- _Your objective_:
With both ends included, repeat exactly the lines of the entries below from the one containing "für Geflüchtete, das" down to the one containing "Kinderrechte in Lagern, rechtswidrige", and no others.

Extracted page text data
*-*-*
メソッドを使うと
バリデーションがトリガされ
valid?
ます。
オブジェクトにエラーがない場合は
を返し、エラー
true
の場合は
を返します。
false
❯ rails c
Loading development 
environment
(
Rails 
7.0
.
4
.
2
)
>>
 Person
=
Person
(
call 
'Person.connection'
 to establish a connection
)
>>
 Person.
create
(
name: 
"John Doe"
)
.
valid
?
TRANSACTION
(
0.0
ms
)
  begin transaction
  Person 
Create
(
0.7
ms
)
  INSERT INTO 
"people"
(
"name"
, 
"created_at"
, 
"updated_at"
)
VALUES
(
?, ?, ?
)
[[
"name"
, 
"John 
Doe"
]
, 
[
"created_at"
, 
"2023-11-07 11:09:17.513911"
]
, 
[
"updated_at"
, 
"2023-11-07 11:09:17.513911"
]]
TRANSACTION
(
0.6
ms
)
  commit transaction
*-*-*
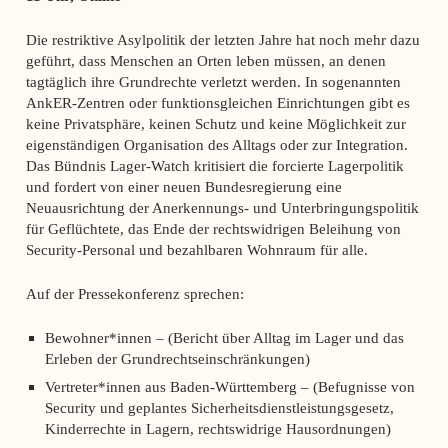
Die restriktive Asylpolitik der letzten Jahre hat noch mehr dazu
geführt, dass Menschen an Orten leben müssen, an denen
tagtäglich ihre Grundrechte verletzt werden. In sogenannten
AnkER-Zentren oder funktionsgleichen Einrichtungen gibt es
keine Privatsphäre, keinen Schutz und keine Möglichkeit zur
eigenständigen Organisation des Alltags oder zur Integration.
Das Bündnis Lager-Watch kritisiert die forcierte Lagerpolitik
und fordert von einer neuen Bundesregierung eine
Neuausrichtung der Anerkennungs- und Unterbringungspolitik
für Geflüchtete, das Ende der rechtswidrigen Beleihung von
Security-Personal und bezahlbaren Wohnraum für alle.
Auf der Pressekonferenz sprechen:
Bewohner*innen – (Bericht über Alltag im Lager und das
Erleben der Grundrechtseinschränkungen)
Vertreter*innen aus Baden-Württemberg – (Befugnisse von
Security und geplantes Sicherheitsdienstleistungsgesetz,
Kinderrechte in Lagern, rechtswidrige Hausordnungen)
*-*-*
- _Answer_:
für Geflüchtete, das Ende der rechtswidrigen Beleihung von
Security-Personal und bezahlbaren Wohnraum für alle.
Auf der Pressekonferenz sprechen:
Bewohner*innen – (Bericht über Alltag im Lager und das
Erleben der Grundrechtseinschränkungen)
Vertreter*innen aus Baden-Württemberg – (Befugnisse von
Security und geplantes Sicherheitsdienstleistungsgesetz,
Kinderrechte in Lagern, rechtswidrige Hausordnungen)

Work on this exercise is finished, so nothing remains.